Les participants ont été divisés en deux groupes : le premier a dû suivre pendant deux semaines un régime méditerranéen principalement axé sur les produits d’origine végétale ; le second un régime « occidental » avec peu de fruits et légumes. À la fin des deux semaines, après une pause, les deux groupes ont suivi les habitudes alimentaires inversées pendant encore deux semaines. Tout au long de la période de recherche, les participants ont effectué une série de mesures et ont subi des tests spécifiques pour évaluer les différences dans les fonctions intestinales. Tout d’abord, avec une balance de précision, les volontaires devaient peser leurs propres matières fécales. Ceux qui ont suivi le régime alimentaire végétarien ont produit des selles sensiblement plus grosses que les autres, environ deux fois plus grosses (une moyenne de 200 grammes par jour au lieu de 100 grammes).

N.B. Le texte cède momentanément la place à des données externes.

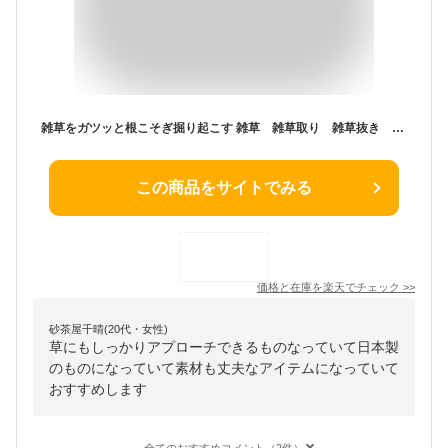
雑草をガツッと根こそぎ掘り起こす 雑草 雑草取り 雑草抜き 雑草防止 花壇 田畑 草抜き 除草剤 雑草対策 草むしり 道具 ガーデニング 雑草 処理 日本製 ●スーパー草取りフォーク
この商品をサイトでみる
価格と在庫を
楽天
でチェック
>>
砂茶屋千晴(20代・女性)
草にもしっかりアプローチできるものなっていて日本製
のものになっていて素材も丈夫なアイテムになっていて
おすすめします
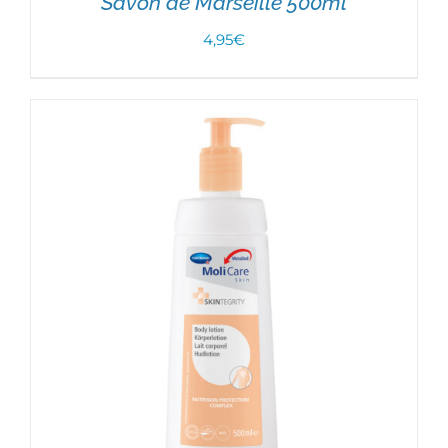
Savon de Marseille 500ml
4,95
€
CHOIX DES OPTIONS
/
DÉTAILS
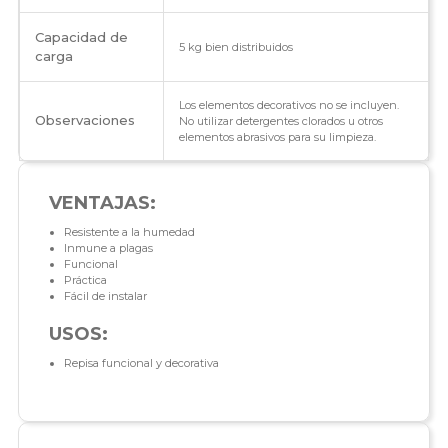
Capacidad de
5 kg bien distribuidos
carga
Los elementos decorativos no se incluyen.
Observaciones
No utilizar detergentes clorados u otros
elementos abrasivos para su limpieza.
VENTAJAS:
Resistente a la humedad
Inmune a plagas
Funcional
Práctica
Fácil de instalar
USOS:
Repisa funcional y decorativa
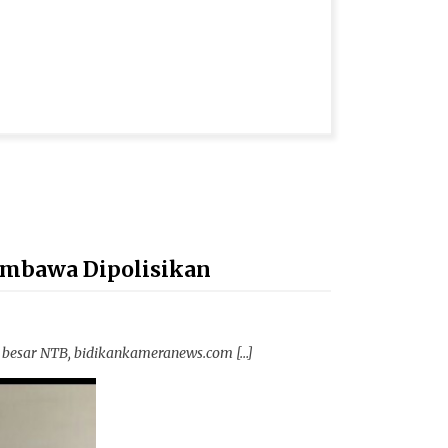
umbawa Dipolisikan
besar NTB, bidikankameranews.com […]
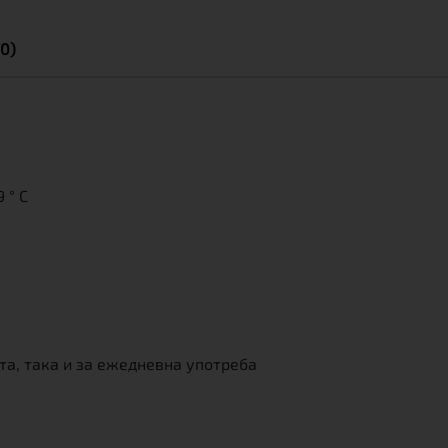
0)
 ° C
та, така и за ежедневна употреба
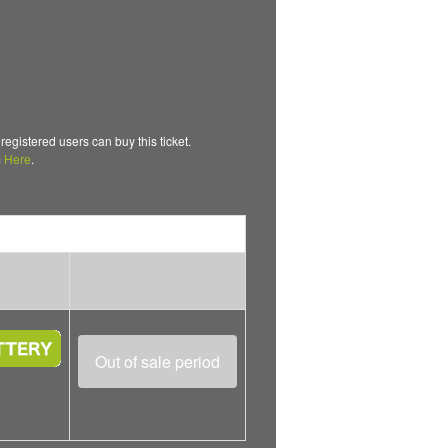
ed users can buy this ticket.
m
Here
.
Out of sale period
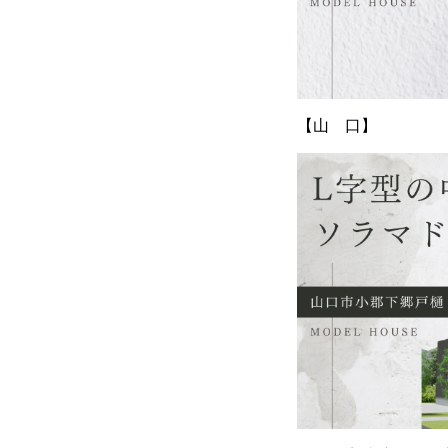
【山 口】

La raison de ce surpoids réside dans la biomasse de « bonnes bactéries » stimulée par la consommation de fibres végétales, d’eau et de fibres végétales non digérées.
Grâce à un compteur portable, les participants ont également enregistré le nombre de pets qu’ils ont émis chaque jour ; la moyenne quotidienne était de sept de plus pour ceux qui suivaient le modèle de l’usine. Grâce à une curieuse expérience avec des ballons montés dans le rectum des participants, les scientifiques ont également déterminé que chaque pet du groupe végétarien avait 50 % de gaz en plus. Ce processus est tout à fait normal puisque les gaz intestinaux tels que le méthane, le dioxyde de carbone et l’hydrogène sont produits précisément par le traitement de la flore bactérienne intestinale lors du traitement des fibres végétales. La mauvaise odeur des pets est plutôt due à des composés tels que l’acide butyrique, le sulfure d’hydrogène et le sulfure de carbonyle qui dérivent de la dégradation des protéines. Les bactéries impliquées dans la transformation des fibres végétales sont considérées comme « bonnes » car elles libèrent des acides gras spécifiques dits à chaîne courte qui ont diverses fonctions protectrices : en effet, elles réduisent le risque de cancer, de maladies cardiovasculaires et de diabète, avec des effets bénéfiques sur le cholestérol. et la glycémie. « Notre idée occidentale selon laquelle péter est le signe de quelque chose qui ne va pas est totalement fausse », a déclaré à Newscientist le professeur Rosemary Stanton, professeur de sciences de la nutrition et diététicienne à l’Université de Nouvelle-Galles du Sud à Sydney, en Australie. ). Dans la plupart des cas, « c’est le signe d’une alimentation saine et d’un colon sain », a déclaré le scientifique, non impliqué dans l’étude espagnole. Les détails de la recherche « Effets différentiels des régimes de type occidental et méditerranéen sur le microbiote intestinal : une approche métagénomique et métabolomique » ont été publiés dans la revue scientifique spécialisée Nutrients.